Jamie died last week in NYC... from what I understand he was passed out drunk and choked on his own vomit (if this is not the case please correct me and I will change this post). What a way crappy way to die. I met him about 5 years ago when I was passing through NYC and staying at KFC squat. He showed me a great time, since it was my first time in the "Big Apple" and all... he was a really nice guy and loved meeting new people. Didn't get to see him much after that except for when he was touring with his band BENT OUTTA SHAPE...


----------



## skiptown (Nov 18, 2008)

severegout said:


> Jamie died last week in NYC... from what I understand he was passed out drunk and choked on his own vomit (if this is not the case please correct me and I will change this post). What a way crappy way to die. I met him about 5 years ago when I was passing through NYC and staying at KFC squat. He showed me a great time, since it was my first time in the "Big Apple" and all... he was a really nice guy and loved meeting new people. Didn't get to see him much after that except for when he was touring with his band BENT OUTTA SHAPE...

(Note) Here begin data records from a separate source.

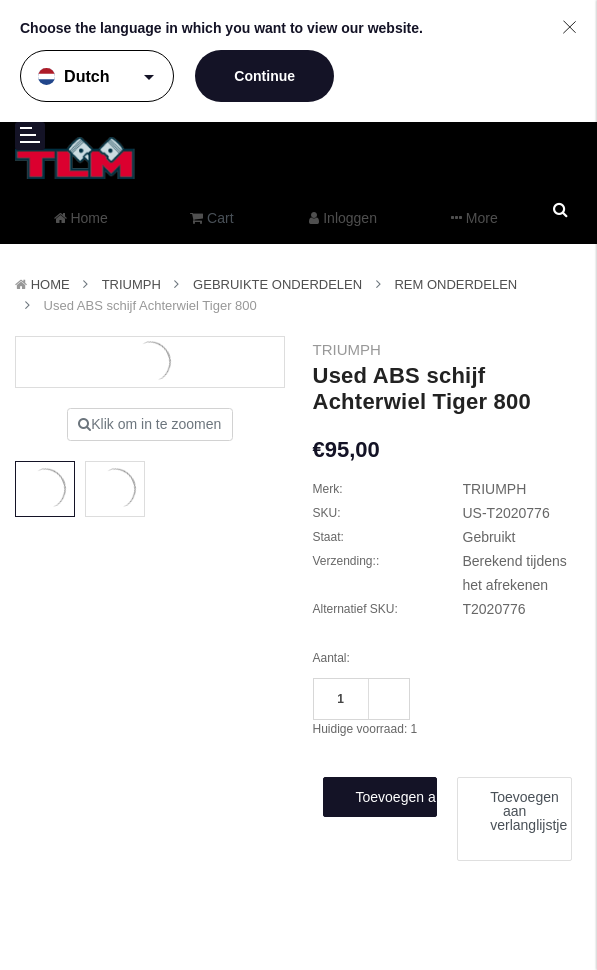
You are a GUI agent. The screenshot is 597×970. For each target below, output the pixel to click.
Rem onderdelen (455, 284)
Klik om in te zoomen (149, 424)
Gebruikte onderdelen (277, 284)
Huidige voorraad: (365, 729)
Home (50, 284)
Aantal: (331, 658)
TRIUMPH (131, 284)
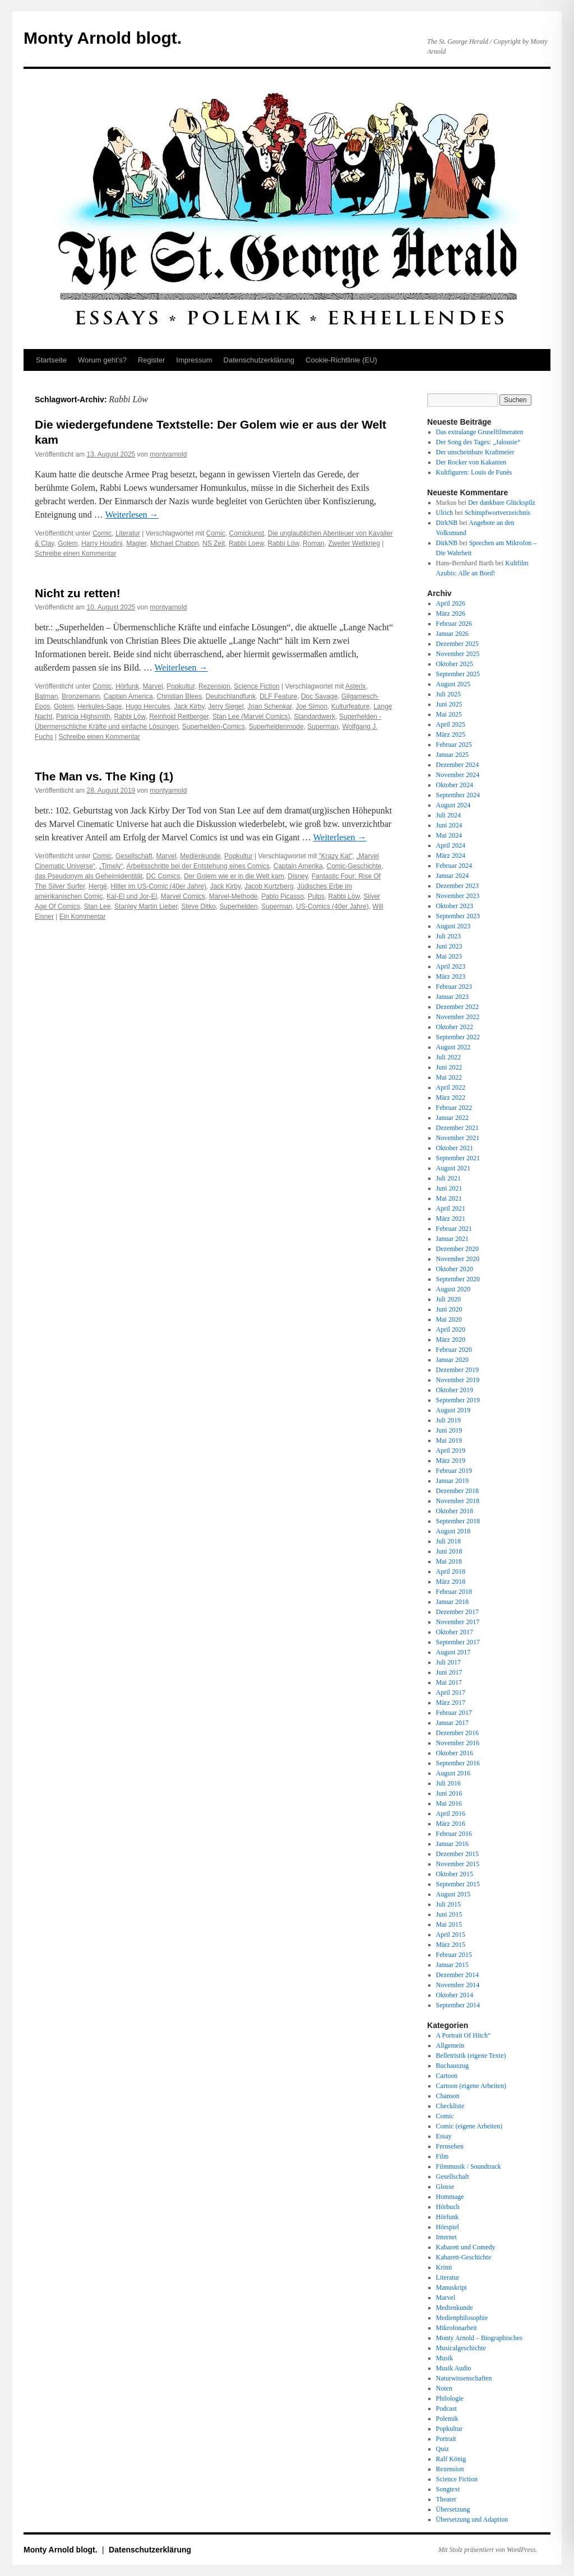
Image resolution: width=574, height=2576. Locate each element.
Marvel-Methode (233, 896)
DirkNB (447, 523)
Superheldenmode (276, 727)
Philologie (450, 2398)
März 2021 (450, 1218)
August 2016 (453, 1773)
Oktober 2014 (454, 1995)
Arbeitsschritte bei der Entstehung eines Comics (198, 866)
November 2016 (458, 1743)
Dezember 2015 (457, 1854)
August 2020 (453, 1289)
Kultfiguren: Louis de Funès (474, 472)
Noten (444, 2388)
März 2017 (450, 1703)
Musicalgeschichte (461, 2348)
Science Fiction (256, 686)
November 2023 (458, 896)
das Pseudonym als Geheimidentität (88, 876)
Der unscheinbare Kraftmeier (475, 452)
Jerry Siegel (225, 706)
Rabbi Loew (246, 543)
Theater (446, 2499)
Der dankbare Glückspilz (501, 502)
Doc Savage (319, 696)
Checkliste (450, 2106)
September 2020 (458, 1279)
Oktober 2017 (454, 1632)
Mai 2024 (449, 835)
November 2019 (458, 1380)
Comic (102, 533)
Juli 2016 (448, 1783)
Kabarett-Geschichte (464, 2257)
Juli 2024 (448, 815)
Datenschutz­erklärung (259, 360)
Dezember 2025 (457, 644)
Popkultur (180, 686)
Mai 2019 (449, 1440)
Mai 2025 (449, 714)
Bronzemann (81, 696)
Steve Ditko (199, 906)
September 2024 (458, 795)
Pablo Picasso (282, 896)
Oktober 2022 (454, 1027)
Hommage (450, 2197)
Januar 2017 (452, 1723)
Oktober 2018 (454, 1511)
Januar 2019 (452, 1481)
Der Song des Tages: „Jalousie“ (478, 442)
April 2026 (450, 603)
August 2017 (453, 1652)
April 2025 (450, 724)
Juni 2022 (449, 1067)
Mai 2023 (449, 956)
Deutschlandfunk (231, 696)
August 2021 (453, 1168)
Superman (322, 727)
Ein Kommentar (82, 916)
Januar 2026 (452, 634)
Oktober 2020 (454, 1269)
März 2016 (450, 1824)
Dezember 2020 (457, 1249)
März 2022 (450, 1097)
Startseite (51, 360)
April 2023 (450, 966)
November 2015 (458, 1864)
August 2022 (453, 1047)
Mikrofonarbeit (456, 2328)
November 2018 (458, 1501)
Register (151, 360)
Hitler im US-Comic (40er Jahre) (158, 886)
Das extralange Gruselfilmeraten (480, 432)
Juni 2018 (449, 1551)
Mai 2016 (449, 1803)
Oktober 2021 (454, 1148)
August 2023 (453, 926)
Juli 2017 (448, 1662)
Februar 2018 (454, 1592)
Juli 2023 (448, 936)
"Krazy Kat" (336, 856)
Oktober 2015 (454, 1874)
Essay (444, 2136)
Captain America (128, 696)
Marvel (153, 686)
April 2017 (450, 1692)
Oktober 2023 (454, 906)
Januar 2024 (452, 876)
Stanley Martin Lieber (146, 906)
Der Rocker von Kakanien (471, 462)
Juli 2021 (448, 1178)
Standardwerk (314, 716)
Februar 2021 (454, 1229)
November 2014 (458, 1985)
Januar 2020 (452, 1360)
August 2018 (453, 1531)
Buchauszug (452, 2066)
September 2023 (458, 916)
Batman (46, 696)
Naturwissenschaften (464, 2378)
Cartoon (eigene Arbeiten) (471, 2086)
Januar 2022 (452, 1118)
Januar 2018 (452, 1602)
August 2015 (453, 1894)
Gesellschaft (133, 856)
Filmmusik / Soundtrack (468, 2166)
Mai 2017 (449, 1682)
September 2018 (458, 1521)
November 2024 (458, 775)
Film (442, 2156)
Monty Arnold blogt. (103, 38)
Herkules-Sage (99, 706)
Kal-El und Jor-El (132, 896)
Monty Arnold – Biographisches (479, 2338)
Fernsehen (450, 2146)
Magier (136, 543)
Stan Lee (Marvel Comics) (251, 716)
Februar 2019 (454, 1471)
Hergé (98, 886)
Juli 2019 (448, 1420)
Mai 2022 (449, 1077)
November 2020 (458, 1259)
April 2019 (450, 1450)
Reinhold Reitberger (179, 716)
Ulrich (444, 513)
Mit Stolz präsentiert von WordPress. (487, 2550)
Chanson (448, 2096)
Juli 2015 (448, 1904)
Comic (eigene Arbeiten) (469, 2126)
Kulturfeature (350, 706)
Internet (446, 2237)
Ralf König (451, 2459)
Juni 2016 (449, 1793)
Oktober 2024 (454, 785)
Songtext (448, 2489)
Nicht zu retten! (78, 593)
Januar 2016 (452, 1844)
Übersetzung (453, 2509)
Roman (314, 543)
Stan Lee (97, 906)
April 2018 (450, 1571)
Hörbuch (448, 2207)
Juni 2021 (449, 1188)
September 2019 (458, 1400)
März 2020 (450, 1339)
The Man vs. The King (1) (104, 776)
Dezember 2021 (457, 1128)
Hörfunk (127, 686)
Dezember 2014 (457, 1975)
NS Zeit (213, 543)
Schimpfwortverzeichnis (497, 513)
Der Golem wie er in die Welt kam (234, 876)
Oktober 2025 (454, 664)
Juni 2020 (449, 1309)
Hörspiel (447, 2227)
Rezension (214, 686)
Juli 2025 (448, 694)
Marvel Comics (183, 896)
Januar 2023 (452, 997)
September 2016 (458, 1763)
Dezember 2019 (457, 1370)
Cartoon (447, 2076)
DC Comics (163, 876)
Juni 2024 (449, 825)
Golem (67, 543)
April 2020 (450, 1329)
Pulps (316, 896)
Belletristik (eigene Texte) (471, 2055)
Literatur (127, 533)
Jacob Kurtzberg (268, 886)
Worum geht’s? (102, 360)
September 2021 (458, 1158)
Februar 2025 (454, 744)
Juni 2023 (449, 946)
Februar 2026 (454, 623)
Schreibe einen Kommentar (75, 553)
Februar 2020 (454, 1350)
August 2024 (453, 805)
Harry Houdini (101, 543)
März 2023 (450, 976)
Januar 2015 (452, 1965)
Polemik (447, 2418)
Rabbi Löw (283, 543)
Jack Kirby (189, 706)
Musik (444, 2358)
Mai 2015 (449, 1924)
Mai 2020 (449, 1319)
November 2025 (458, 654)
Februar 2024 (454, 865)
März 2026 (450, 613)
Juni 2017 (449, 1672)
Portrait (446, 2439)
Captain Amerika (298, 866)
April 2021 (450, 1208)
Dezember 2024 (457, 765)
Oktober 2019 (454, 1390)
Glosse (445, 2187)
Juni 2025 (449, 704)
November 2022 (458, 1017)
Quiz (442, 2449)
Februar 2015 (454, 1955)
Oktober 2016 (454, 1753)
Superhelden (239, 906)
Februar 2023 (454, 987)
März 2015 (450, 1945)
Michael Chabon (174, 543)
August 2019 (453, 1410)
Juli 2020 (448, 1299)
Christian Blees (179, 696)
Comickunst (246, 533)
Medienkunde (200, 856)
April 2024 (450, 845)
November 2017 (458, 1622)
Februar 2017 (454, 1713)
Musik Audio (453, 2368)
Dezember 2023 (457, 886)
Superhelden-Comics (213, 727)
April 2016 (450, 1813)
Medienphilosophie (462, 2318)
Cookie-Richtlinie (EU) (341, 360)
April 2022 (450, 1087)
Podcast (446, 2408)
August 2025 (453, 684)
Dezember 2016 (457, 1733)
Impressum (194, 360)
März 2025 (450, 734)
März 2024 (450, 855)
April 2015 (450, 1934)
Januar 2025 (452, 755)
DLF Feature (278, 696)
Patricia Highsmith (83, 716)
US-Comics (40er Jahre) (332, 906)
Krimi (444, 2267)
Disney (298, 876)
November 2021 (458, 1138)
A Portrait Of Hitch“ (463, 2035)
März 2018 (450, 1581)
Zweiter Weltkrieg (353, 543)
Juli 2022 (448, 1057)
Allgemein (450, 2045)
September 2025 (458, 674)
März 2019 (450, 1460)
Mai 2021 (449, 1198)
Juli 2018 (448, 1541)
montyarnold (168, 454)
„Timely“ (111, 866)
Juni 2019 (449, 1430)
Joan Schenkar (269, 706)
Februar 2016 (454, 1834)
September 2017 (458, 1642)
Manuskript (451, 2287)
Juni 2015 (449, 1914)
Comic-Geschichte (353, 866)
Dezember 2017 (457, 1612)
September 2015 (458, 1884)
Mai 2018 (449, 1561)
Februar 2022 (454, 1108)
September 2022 (458, 1037)
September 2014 (458, 2005)
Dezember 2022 (457, 1007)
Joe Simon (311, 706)
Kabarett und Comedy (466, 2247)
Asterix (355, 686)
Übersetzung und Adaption (472, 2519)
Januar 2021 (452, 1239)
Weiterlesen (131, 514)
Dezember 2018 (457, 1491)
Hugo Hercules (148, 706)
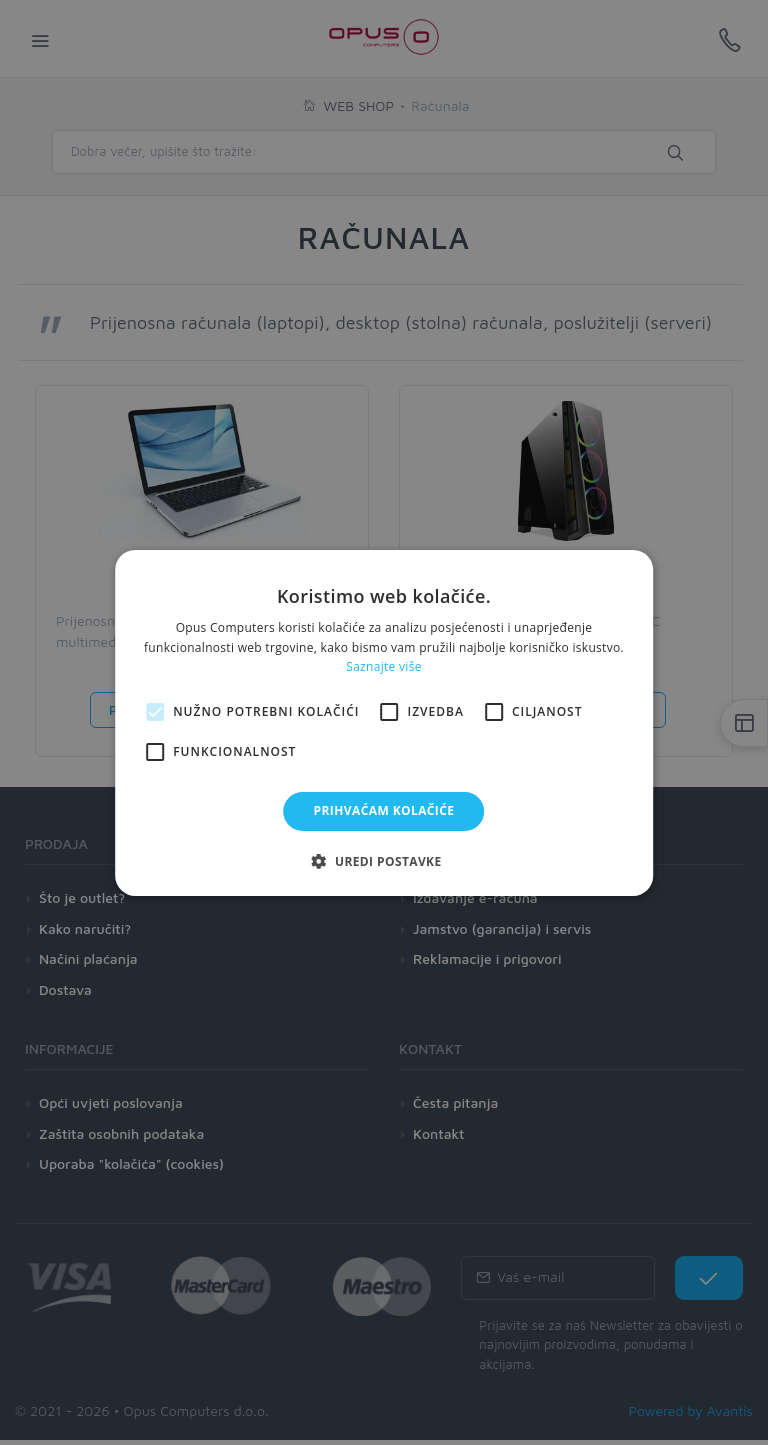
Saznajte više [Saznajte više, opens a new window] (383, 666)
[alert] (384, 722)
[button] (383, 861)
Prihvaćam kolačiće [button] (384, 810)
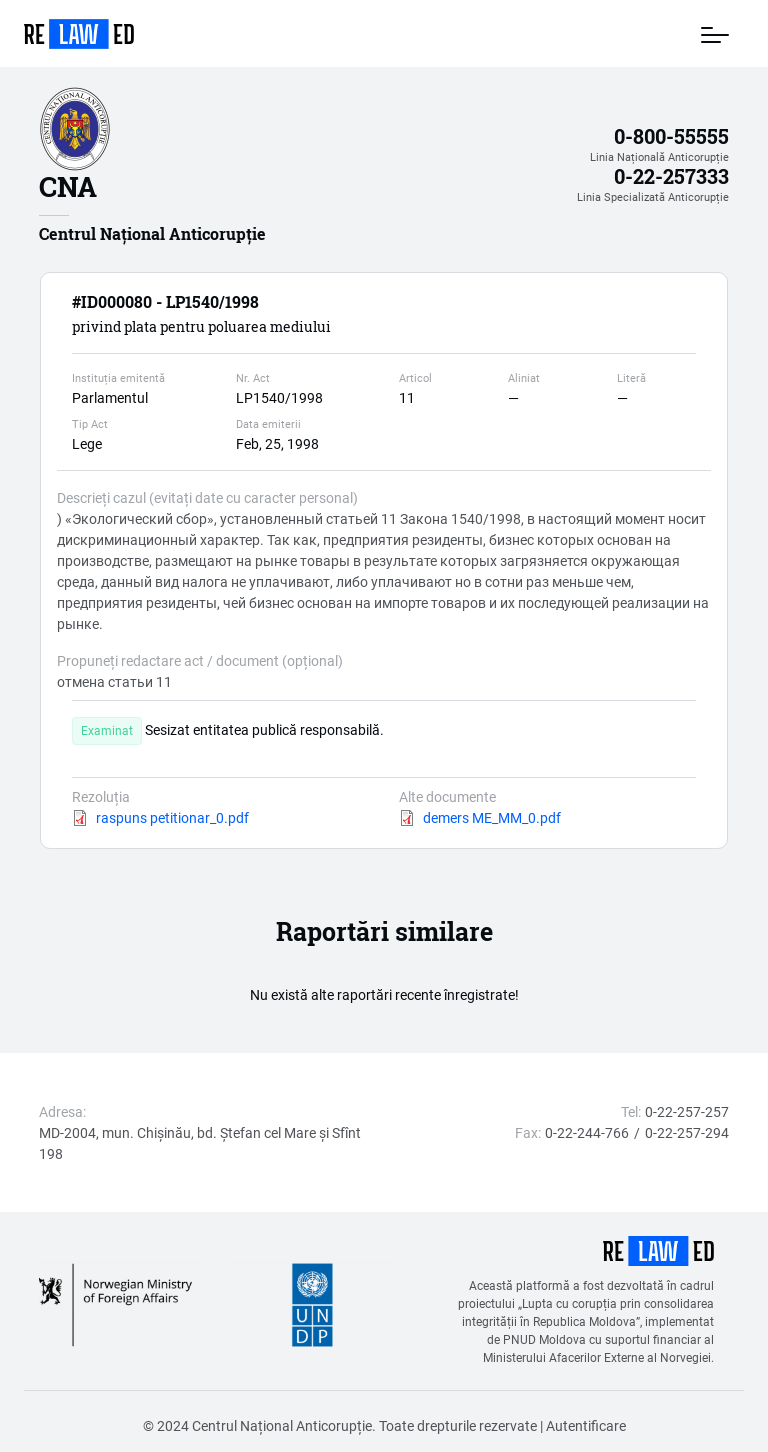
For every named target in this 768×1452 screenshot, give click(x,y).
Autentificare (586, 1425)
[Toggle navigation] (715, 33)
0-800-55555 (671, 136)
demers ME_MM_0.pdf (492, 817)
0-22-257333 (671, 176)
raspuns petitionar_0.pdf (172, 817)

Sad times man. I already started a thread about this in the misc. banter section titled "another fallen homie". We had a really beautiful memorial for him in Olympia last night. It was foggy beyond belief and the moon shone and we all walked down to the abandoned tracks and drank and smashed bottles and told all our stories about him and paintin' bent and lazer lyrics and lit lots of tea candles and set them sailing into the sound. I think Morgan said it best "Jamie was an epic sweetheart, utter wildass and a total pain in the ass but a genuine friend."


----------



## severegout (Nov 18, 2008)

yeah didn't see that post...


----------



## robbaked (Sep 16, 2011)

Shit... Really good kid. Helped me out when i was in NYC. He will be missed by a lot of kids. RIP Jaime...


----------



## J Dizzle (Oct 12, 2011)

Bent Outta Shape was a fucking awesome band.


----------